-- What the exercise asks --
Going through the material below, please gather all lines with the word "makes" in them.
====
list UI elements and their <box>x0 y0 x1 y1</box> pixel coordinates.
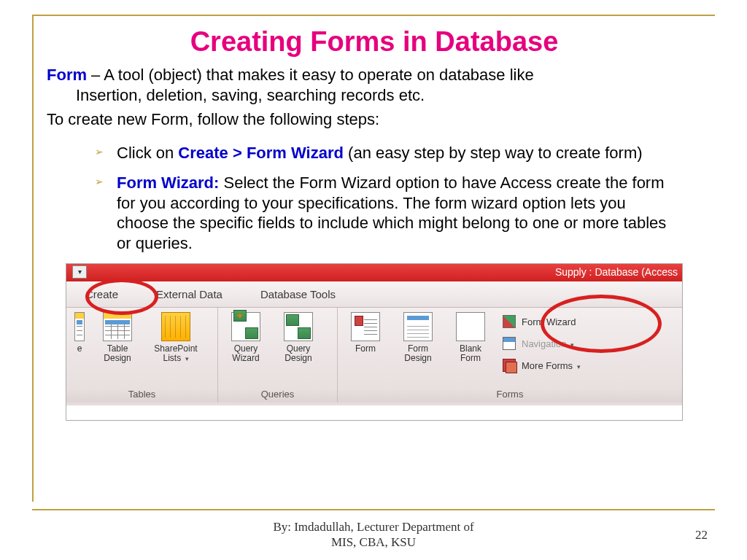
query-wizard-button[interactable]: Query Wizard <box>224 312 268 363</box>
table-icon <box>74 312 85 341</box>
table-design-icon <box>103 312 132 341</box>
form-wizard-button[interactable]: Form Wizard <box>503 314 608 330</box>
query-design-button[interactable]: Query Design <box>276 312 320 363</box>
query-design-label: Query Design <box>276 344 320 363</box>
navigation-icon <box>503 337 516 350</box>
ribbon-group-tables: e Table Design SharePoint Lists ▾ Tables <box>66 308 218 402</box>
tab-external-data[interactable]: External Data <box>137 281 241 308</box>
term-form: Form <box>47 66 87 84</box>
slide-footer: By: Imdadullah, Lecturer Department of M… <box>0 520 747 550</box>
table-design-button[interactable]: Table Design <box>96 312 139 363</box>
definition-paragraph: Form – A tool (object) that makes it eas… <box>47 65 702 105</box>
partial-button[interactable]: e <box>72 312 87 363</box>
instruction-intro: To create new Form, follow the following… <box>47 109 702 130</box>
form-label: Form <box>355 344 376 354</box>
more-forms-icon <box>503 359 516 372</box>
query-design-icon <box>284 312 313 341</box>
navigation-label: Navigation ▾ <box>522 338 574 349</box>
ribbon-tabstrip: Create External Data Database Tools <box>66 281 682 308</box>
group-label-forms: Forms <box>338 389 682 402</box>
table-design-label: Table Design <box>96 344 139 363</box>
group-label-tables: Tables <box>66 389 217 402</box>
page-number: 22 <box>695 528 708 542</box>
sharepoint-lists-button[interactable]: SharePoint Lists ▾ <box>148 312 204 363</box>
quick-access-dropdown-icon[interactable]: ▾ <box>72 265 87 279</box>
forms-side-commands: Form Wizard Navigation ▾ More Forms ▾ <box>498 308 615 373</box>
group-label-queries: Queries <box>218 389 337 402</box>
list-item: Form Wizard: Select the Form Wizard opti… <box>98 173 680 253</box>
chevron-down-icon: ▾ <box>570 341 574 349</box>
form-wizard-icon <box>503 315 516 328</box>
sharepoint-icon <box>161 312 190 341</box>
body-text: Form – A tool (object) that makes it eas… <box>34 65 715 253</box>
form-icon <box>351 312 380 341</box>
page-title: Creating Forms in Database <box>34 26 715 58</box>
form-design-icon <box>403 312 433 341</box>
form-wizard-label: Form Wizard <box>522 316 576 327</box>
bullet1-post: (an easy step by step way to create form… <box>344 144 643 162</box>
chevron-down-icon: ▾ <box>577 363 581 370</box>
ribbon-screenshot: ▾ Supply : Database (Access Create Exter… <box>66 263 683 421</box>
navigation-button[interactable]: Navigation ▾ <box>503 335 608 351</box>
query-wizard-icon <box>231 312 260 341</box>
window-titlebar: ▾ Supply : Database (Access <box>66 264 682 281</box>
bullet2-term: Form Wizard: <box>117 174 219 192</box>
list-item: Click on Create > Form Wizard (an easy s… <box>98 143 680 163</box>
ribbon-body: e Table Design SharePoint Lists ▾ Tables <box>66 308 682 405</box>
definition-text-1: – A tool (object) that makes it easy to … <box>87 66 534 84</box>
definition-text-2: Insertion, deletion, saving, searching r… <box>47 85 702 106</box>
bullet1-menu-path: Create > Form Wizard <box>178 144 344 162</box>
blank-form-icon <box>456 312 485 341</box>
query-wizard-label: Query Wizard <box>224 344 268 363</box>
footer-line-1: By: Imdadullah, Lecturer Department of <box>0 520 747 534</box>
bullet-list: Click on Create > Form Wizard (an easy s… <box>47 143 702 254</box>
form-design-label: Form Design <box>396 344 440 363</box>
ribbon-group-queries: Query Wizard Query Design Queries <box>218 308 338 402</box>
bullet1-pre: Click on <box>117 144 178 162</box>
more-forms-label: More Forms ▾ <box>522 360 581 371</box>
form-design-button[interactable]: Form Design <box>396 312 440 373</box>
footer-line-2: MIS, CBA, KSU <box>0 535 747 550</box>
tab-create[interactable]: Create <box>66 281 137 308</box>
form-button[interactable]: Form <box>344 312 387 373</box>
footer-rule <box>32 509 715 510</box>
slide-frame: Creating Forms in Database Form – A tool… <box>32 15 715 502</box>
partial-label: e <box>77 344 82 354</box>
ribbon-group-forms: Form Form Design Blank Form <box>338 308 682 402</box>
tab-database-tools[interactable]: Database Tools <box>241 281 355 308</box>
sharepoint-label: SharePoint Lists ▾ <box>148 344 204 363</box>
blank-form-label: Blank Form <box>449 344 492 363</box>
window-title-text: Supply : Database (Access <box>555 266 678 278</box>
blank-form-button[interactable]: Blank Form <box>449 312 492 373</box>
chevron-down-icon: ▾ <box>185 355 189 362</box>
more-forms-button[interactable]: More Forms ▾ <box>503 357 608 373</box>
====
-- Exercise result --
definition-paragraph: Form – A tool (object) that makes it eas… <box>47 65 702 105</box>
body-text: Form – A tool (object) that makes it eas… <box>34 65 715 253</box>
definition-text-1: – A tool (object) that makes it easy to … <box>87 66 534 84</box>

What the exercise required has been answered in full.